The use of social media in the home buying process continued to increase, with three-quarters of buyers now using it, compared to 52 percent who used social media in 2011. Buyers primarily used social media for buying tips and suggestions from friends (43 percent), neighborhood information (42 percent), and to view their agents’ Facebook pages (41 percent). The use of social media as a form of communication is expected to grow, with 91 percent of buyers saying they are receptive to receiving information about the home buying process from their agent via social media.
The survey also found that buyers spent nearly six months considering a purchase before contacting an agent, nearly twice as long as last year. They took more time investigating homes and neighborhoods before contacting an agent, spending just over seven months on researching, compared to about 1.5 months last year. Additionally, buyers spent nearly 10 weeks looking for a home with their agent, a week longer than last year. More than eight out of 10 buyers (85 percent) made offers on other homes, and one-third said they settled for the best option given the limited supply of houses.

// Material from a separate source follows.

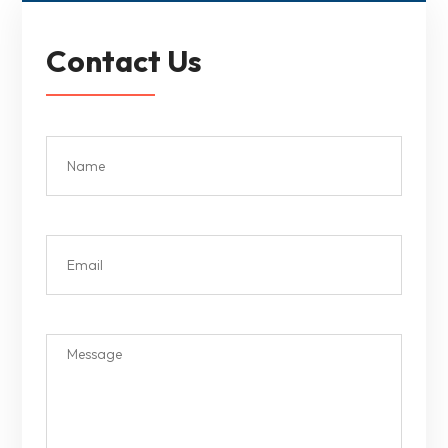
Contact Us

“The lengthier consideration time and home search illustrates the impact of low housing inventory and increasing home prices,” said Faught. “These factors caused buyers to weigh their options more carefully before making their home purchase.”
Additional findings from CAR’s 2013 Survey of California Homebuyers include:
• Buyer optimism about the future direction of home prices continued to grow, with the majority of buyers (60 percent) believing prices will go up in five years and 36 percent seeing prices rise in one year, up from 41 percent and 25 percent, respectively, last year.
• Buyers cited price decreases (38 percent), favorable prices/financing (12 percent), and the desire for a better location (10 percent) as top reasons for purchasing a home.
• Reflecting the prevalence of tight lending standards, buyers experienced extreme challenges in obtaining financing. On a scale of one to 10, with 10 being extremely difficult, buyers rated their difficulty in obtaining financing at 8.6 on average, the highest in the survey’s history.
• Higher down payments are the market norm these days, with buyers putting an average of 25 percent down on their home purchase. The average down payment has been greater than the traditional 20 percent since 2009.
• Ninety-one percent of buyers obtained a fixed-rate loan, up from 84 percent in 2011, reflecting low rates and the desire for certainty as the market gets back to basics.